The mechanism is the same as any other tool call. But the harness handles it differently — no permission check, no execution. Just a question and a wait. The answer flows back into context, and the loop keeps going.
From the outside, both cases can look similar. A human got involved. But they are not the same mechanism.
Both route through the harness as tool calls. The difference is who initiates. Permission gates are enforced by the harness — the model has no say in which calls trigger them. Clarifications are initiated by the model — it decides it needs information and outputs the tool call.
If you are debugging or designing, that distinction changes where you look.
This kind of layer confusion is not limited to human-in-the-loop.

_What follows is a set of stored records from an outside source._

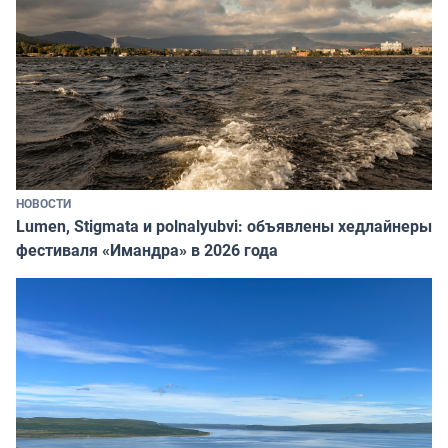
НОВОСТИ
Lumen, Stigmata и polnalyubvi: объявлены хедлайнеры
фестиваля «Имандра» в 2026 года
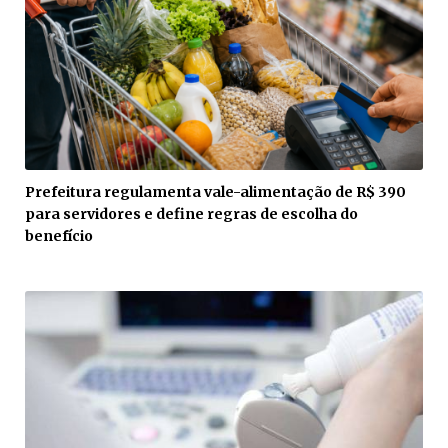
Prefeitura regulamenta vale-alimentação de R$ 390
para servidores e define regras de escolha do
benefício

It runs through the entire agent conversation.
Why the workflow vs. agent debate never dies
A lot of confusion about agents is really confusion about layers.
Anthropic makes an explicit distinction between workflows and agents:
“Workflows are systems where LLMs and tools are orchestrated through predefined code paths.”
“Agents, on the other hand, are systems where LLMs dynamically direct their own processes and tool usage, maintaining control over how they accomplish tasks.”
The exact boundary is less important than the bigger point: people are collapsing different kinds of systems into one vague word.
That is why the debate never ends. People say “agent” and mean different things:
- a tool-using loop driven by a model
- a workflow with some LLM calls in it
- a production system with retries, approvals, and monitoring
- a multi-agent orchestration layer
Those are related ideas. But they are not the same layer.
If you do not separate the inner loop from the outer loop, the whole topic starts to blur together. Then you get the endless arguments:
- is this an agent or just a workflow?
- is memory part of the agent or part of the system?
- are approvals part of the agent?
- what makes something agentic at all?
The loop-inside-a-harness framing does not solve every naming debate. But it does make the system much easier to reason about.
If you want to see the inner loop in code rather than diagrams, there is a companion repo.
The repo
This article has a companion repo: HowAIAgentsWork . It focuses on the inner loop — a small, inspectable reference you can read and run. Writing can drift. Code is harder to bluff.
Closing
The next time someone explains an AI agent as a list of parts, ask one question: where is the loop?
That question cuts through most of the confusion. The loop is the engine. The harness is what makes it usable. Once you see that split, everything else falls into place.
That is the model: a loop inside a harness.